Report how many lines below contain the word "First". Give only the number.
═══ Task inputs ═══
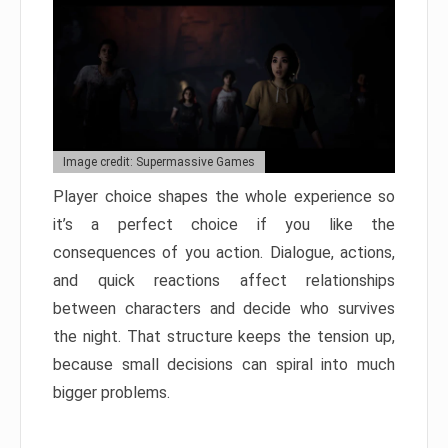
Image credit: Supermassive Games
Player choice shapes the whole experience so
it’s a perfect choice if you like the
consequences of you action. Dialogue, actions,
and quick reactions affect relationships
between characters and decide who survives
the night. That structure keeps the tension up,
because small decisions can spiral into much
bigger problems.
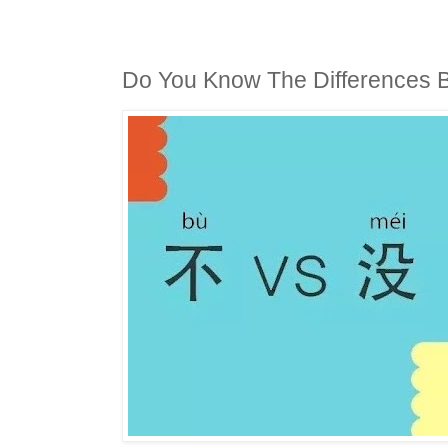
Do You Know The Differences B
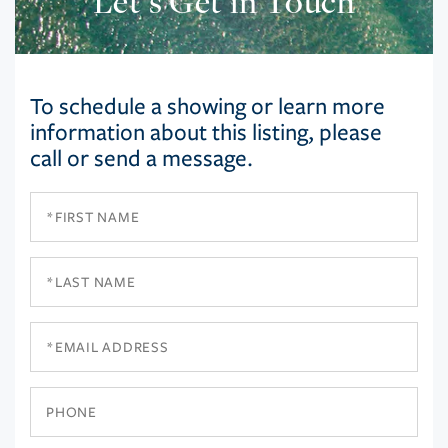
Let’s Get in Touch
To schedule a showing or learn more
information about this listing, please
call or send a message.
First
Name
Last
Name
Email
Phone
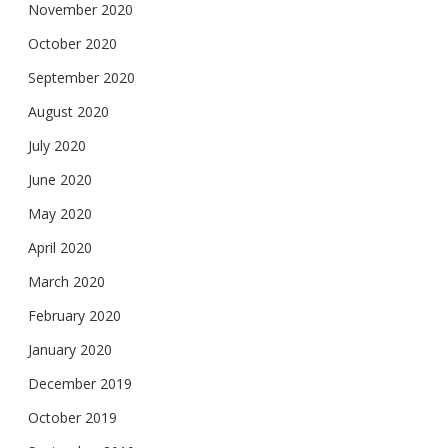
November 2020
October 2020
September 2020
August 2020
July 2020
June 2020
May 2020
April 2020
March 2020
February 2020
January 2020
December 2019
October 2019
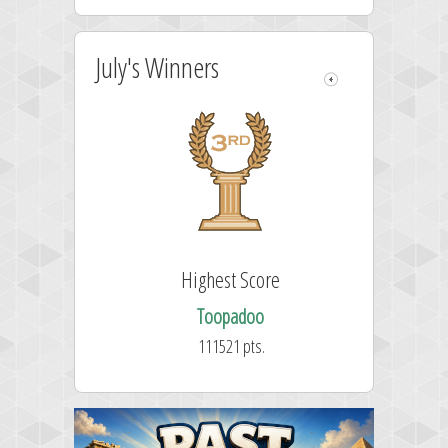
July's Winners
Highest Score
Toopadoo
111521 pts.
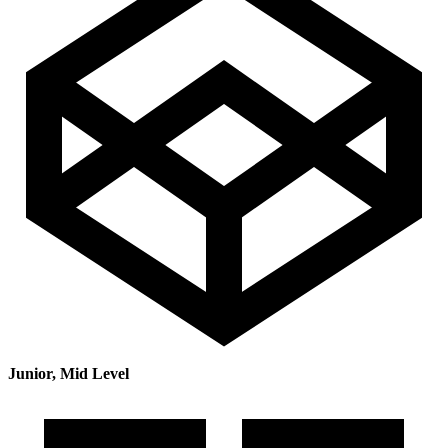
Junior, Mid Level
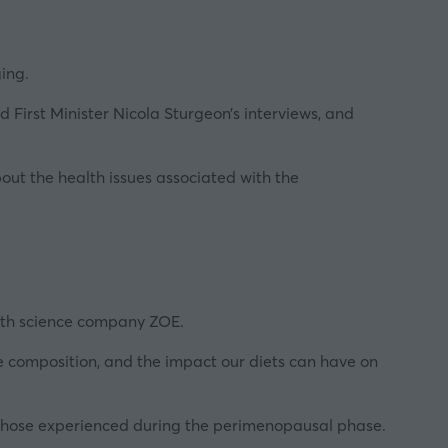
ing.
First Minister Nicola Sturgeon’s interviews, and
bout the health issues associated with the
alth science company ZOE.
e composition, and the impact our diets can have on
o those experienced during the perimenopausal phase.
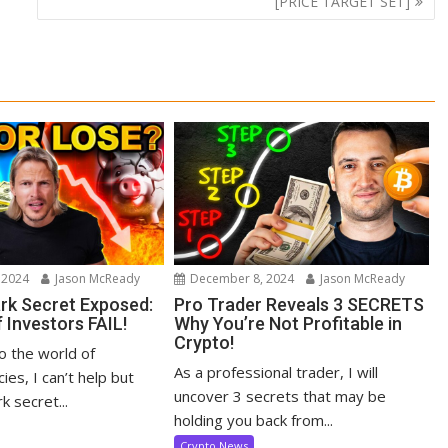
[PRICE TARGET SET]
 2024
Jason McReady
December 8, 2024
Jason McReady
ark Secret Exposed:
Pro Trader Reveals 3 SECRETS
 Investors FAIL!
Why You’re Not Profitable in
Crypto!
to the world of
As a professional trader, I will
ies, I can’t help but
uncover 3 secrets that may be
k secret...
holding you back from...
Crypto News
═══
* Completed task *
2